The same idea seems to work out also in C++14, if we exchange the constexpr if with a template selection depending on the test needs_unapply<decltype(f)>::value:

template <typename F> auto
curry(F&& f);

template <bool> struct
curry_on;

template <> struct
curry_on<false> {
    template <typename F> static auto
    apply(F&& f) {
        return f();
    }
};

template <> struct
curry_on<true> {
    template <typename F> static auto 
    apply(F&& f) {
        return [=](auto&& x) {
            return curry(
                [=](auto&&...xs) -> decltype(f(x,xs...)) {
                    return f(x,xs...);
                }
            );
        };
    }
};

template <typename F> auto
curry(F&& f) {
    return curry_on<needs_unapply<decltype(f)>::value>::template apply(f);
}

In short, currying takes a function f(x, y) and given a fixed Y, gives a new function g(x) where

g(x) == f(x, Y)

This new function may be called in situations where only one argument is supplied, and passes the call on to the original f function with the fixed Y argument.

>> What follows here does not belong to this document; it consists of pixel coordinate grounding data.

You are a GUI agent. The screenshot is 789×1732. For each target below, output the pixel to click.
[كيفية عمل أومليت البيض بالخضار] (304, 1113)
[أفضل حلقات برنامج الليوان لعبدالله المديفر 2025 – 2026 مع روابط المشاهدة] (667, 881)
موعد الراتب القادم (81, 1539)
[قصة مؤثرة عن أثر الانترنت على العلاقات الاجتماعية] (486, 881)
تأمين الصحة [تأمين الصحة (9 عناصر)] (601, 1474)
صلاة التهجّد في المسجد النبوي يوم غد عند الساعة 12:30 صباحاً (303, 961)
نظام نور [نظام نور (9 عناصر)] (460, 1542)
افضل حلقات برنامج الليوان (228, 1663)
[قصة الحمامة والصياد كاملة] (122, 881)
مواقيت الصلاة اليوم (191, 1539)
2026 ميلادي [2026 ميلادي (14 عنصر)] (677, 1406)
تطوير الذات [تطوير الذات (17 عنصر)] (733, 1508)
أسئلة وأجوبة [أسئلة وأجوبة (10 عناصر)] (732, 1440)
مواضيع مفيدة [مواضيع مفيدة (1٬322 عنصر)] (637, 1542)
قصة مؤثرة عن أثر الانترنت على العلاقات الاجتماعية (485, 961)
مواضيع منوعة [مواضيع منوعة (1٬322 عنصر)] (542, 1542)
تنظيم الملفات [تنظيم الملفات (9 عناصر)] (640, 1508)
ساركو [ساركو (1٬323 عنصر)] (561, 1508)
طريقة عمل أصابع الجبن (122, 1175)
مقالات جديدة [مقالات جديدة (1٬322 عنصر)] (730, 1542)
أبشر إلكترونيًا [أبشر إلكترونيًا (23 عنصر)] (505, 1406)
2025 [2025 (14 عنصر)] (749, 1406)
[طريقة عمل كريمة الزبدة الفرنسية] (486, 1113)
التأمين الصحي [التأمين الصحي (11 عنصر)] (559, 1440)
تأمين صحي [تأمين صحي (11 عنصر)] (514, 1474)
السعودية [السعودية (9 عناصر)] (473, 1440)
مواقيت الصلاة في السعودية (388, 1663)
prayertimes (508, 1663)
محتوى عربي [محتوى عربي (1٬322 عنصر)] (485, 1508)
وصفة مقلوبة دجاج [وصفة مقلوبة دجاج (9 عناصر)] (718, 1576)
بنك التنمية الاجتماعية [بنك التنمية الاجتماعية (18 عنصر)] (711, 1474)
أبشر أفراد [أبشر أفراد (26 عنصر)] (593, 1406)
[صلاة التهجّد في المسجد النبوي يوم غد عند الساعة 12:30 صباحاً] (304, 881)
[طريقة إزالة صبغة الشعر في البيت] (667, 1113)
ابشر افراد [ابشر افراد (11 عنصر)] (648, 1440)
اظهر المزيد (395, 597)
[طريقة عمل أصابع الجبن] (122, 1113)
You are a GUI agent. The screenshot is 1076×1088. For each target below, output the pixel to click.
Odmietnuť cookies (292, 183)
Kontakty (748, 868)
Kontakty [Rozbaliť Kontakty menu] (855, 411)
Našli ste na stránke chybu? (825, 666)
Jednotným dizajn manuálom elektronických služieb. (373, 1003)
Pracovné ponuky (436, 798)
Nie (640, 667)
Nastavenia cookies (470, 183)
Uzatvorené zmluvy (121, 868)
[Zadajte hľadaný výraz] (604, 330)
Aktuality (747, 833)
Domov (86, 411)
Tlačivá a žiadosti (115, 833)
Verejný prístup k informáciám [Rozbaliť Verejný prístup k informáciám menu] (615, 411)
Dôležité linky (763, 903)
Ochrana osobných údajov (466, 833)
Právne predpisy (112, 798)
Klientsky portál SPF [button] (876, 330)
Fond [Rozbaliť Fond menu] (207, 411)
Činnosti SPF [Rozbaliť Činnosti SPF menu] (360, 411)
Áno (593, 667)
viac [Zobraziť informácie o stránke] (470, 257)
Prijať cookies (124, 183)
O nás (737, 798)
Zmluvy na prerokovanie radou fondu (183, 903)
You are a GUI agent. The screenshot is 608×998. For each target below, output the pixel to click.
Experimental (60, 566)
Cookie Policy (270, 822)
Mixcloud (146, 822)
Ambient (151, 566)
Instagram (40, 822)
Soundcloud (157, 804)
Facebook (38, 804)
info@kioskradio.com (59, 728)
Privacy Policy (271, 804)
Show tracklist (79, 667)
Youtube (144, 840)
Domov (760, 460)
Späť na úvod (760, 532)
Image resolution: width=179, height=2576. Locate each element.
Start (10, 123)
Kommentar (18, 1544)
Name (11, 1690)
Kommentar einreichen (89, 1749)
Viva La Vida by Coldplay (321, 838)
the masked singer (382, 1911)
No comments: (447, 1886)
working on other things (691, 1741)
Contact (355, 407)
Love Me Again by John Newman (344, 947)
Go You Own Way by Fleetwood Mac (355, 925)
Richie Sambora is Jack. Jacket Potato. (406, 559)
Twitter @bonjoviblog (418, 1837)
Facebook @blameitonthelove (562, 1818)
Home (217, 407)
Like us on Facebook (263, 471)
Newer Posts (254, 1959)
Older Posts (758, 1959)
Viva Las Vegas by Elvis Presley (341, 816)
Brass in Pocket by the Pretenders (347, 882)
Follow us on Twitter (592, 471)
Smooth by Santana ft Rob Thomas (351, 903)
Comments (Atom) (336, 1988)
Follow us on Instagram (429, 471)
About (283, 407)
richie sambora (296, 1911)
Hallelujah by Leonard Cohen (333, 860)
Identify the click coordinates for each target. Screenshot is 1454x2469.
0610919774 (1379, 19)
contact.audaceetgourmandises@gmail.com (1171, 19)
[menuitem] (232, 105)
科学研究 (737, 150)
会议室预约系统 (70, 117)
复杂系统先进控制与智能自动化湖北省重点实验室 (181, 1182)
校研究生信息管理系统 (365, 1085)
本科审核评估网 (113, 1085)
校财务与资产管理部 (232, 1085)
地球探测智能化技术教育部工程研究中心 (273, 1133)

The binders in the STL allow you to do this for C++ functions. For example:

#include <functional>
#include <iostream>
#include <vector>

using namespace std;

// declare a binary function object
class adder: public binary_function<int, int, int> {
public:
    int operator()(int x, int y) const
    {
        return x + y;
    }
};

int main()
{
    // initialise some sample data
    vector<int> a, b;
    a.push_back(1);
    a.push_back(2);
    a.push_back(3);

    // here we declare a function object f and try it out
    adder f;
    cout << "f(2, 3) = " << f(2, 3) << endl;

    // transform() expects a function with one argument, so we use
    // bind2nd to make a new function based on f, that takes one
    // argument and adds 5 to it
    transform(a.begin(), a.end(), back_inserter(b), bind2nd(f, 5));

    // output b to see what we got
    cout << "b = [" << endl;
    for (vector<int>::iterator i = b.begin(); i != b.end(); ++i) {
        cout << "  " << *i << endl;
    }
    cout << "]" << endl;

    return 0;
}

Simplifying Gregg's example, using tr1:

#include <functional> 
using namespace std;
using namespace std::tr1;
using namespace std::tr1::placeholders;

int f(int, int);
..
int main(){
    function<int(int)> g     = bind(f, _1, 5); // g(x) == f(x, 5)
    function<int(int)> h     = bind(f, 2, _1); // h(x) == f(2, x)
    function<int(int,int)> j = bind(g, _2);    // j(x,y) == g(y)
}

Tr1 functional components allow you to write rich functional-style code in C++. As well, C++0x will allow for in-line lambda functions to do this as well:

int f(int, int);
..
int main(){
    auto g = [](int x){ return f(x,5); };      // g(x) == f(x, 5)
    auto h = [](int x){ return f(2,x); };      // h(x) == f(2, x)
    auto j = [](int x, int y){ return g(y); }; // j(x,y) == g(y)
}

And while C++ doesn't provide the rich side-effect analysis that some functional-oriented programming languages perform, const analysis and C++0x lambda syntax can help:

struct foo{
    int x;
    int operator()(int y) const {
        x = 42; // error!  const function can't modify members
    }
};
..
int main(){
    int x;
    auto f = [](int y){ x = 42; }; // error! lambdas don't capture by default.
}

Hope that helps.


Have a look at Boost.Bind which makes the process shown by Greg more versatile:

transform(a.begin(), a.end(), back_inserter(b), bind(f, _1, 5));

This binds 5 to f's second argument.

It’s worth noting that this is not currying (instead, it’s partial application). However, using currying in a general way is hard in C++ (in fact, it only recently became possible at all) and partial application is often used instead.